Her father’s best friend, Jonathan Scarsdale, stood on the doorstep and immediately apologised for getting her out of bed. ‘Your landline was constantly engaged and I thought it would be better to talk to you in person.’
Ella glanced at the phone table and noticed the handset wasn’t set on the charger and sighed because it was little wonder that the phone wasn’t working.
‘No...no, don’t worry about that,’ Ella urged, for her parents’ best friends, Jonathan and Marsha, were also Cathy’s parents and familiar to her from childhood. ‘I’m glad to see you. Come in.’
‘Perhaps I’d better,’ the older man said heavily. ‘Although I hate bringing you more bad news than you’ve already had.’
‘Mum?’ Ella gasped, jumping to conclusions and wide-eyed with apprehension.
‘No, Ella. Your mother’s fine,’ Jonathan reassured her quietly. ‘But your father called me from the hospital. He was so upset, I drove over to join him although there’s little enough I can do to help in the current circumstances.’
Ella was pale with strain as she led the way into the lounge, switching on lights as she went. ‘I’m sure Dad was grateful for you being there.’
‘I’m here to talk to you about your father,’ the older man told her heavily. ‘I’m afraid he’s having a breakdown, Ella. Jason’s betrayal of his trust, your mother’s heart attack, the whole situation... Unfortunately he’s not able to cope with it all right now. I phoned Marsha and she came out to the hospital to speak to your father and make a professional diagnosis. She suggested that Gerald should stay in our nursing home here for a few days until he’s calmed down and come to terms with things...’
‘Dad...a breakdown?’ Ella repeated sickly. ‘But he’s not the type.’
‘There is no type, Ella. Anyone can have an emotional breakdown and at the moment your father simply can’t handle the stress he’s under. He’s in the best place for the present with trained staff able to offer the support he needs,’ he pointed out soothingly. ‘I’m sorry though that this leaves you alone.’

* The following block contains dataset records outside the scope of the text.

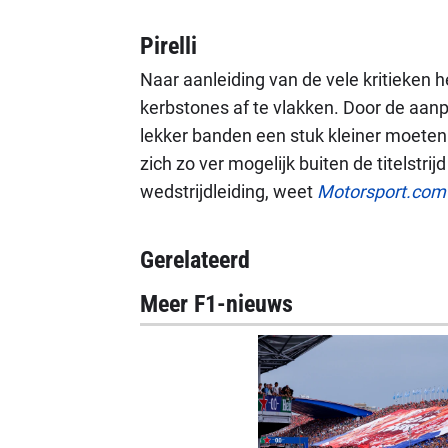
Pirelli
Naar aanleiding van de vele kritieken 
kerbstones af te vlakken. Door de aanp
lekker banden een stuk kleiner moeten 
zich zo ver mogelijk buiten de titelstri
wedstrijdleiding, weet
Motorsport.com
Gerelateerd
Meer F1-nieuws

‘I’m not alone...I have Jason,’ she pointed out, avoiding the older man’s compassionate look out of embarrassment while struggling to absorb the news of her father’s predicament.
Ella was shell shocked as she thanked Cathy’s father for his help and she got back into bed in a daze, gooseflesh prickling at the disturbing realisation that both her parents had collapsed from the trauma of Jason’s revelations. There was no room for manoeuvre or protest now, she acknowledged dully. If she could do anything at all to alleviate the crisis in her parents’ lives, she needed to make the attempt to do so: she had no choice but to ask Zarif for a meeting.